(Page-level text extractions)

-- Opening Marker --

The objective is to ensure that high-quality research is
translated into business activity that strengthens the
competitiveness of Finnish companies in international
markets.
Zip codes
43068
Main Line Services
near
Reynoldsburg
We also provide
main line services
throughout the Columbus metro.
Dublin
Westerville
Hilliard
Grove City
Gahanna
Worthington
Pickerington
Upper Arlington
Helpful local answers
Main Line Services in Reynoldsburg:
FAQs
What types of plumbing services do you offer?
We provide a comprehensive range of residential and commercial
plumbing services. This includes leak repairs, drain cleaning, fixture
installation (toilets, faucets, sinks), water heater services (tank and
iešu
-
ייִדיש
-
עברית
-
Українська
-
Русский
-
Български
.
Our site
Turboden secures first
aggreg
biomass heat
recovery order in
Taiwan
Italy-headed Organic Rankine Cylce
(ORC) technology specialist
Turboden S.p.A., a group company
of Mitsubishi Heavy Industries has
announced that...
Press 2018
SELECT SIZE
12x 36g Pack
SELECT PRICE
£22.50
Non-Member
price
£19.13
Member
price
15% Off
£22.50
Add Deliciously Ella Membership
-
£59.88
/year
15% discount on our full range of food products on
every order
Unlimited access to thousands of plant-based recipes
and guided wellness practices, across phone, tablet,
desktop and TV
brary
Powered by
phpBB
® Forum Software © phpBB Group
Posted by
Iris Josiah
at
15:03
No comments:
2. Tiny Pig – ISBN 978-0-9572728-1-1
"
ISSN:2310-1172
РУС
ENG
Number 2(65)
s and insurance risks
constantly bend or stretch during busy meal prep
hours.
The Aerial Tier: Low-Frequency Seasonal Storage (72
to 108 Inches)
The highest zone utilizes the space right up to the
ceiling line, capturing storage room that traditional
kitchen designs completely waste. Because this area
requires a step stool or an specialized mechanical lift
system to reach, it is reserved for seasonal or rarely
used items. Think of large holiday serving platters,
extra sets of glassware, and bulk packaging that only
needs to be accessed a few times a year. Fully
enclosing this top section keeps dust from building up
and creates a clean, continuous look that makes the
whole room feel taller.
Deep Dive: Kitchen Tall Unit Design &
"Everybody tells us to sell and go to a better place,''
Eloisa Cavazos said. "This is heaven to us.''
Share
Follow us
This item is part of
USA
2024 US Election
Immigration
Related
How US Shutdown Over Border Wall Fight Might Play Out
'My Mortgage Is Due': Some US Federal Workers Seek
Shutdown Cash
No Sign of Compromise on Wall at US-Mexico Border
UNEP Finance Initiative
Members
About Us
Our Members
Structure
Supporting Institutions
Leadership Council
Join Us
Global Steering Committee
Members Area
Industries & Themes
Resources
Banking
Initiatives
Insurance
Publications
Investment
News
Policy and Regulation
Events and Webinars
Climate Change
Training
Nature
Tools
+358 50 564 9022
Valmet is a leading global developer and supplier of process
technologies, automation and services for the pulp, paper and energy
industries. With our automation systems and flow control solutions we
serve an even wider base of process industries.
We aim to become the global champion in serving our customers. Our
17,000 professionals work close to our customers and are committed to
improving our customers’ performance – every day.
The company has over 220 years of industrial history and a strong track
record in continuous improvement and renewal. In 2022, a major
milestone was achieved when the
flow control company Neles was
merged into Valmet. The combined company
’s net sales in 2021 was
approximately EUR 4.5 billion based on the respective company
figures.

-- Closing Marker --

Copy every line above in which the string "into" shows up.

Solution >>
translated into business activity that strengthens the
merged into Valmet. The combined company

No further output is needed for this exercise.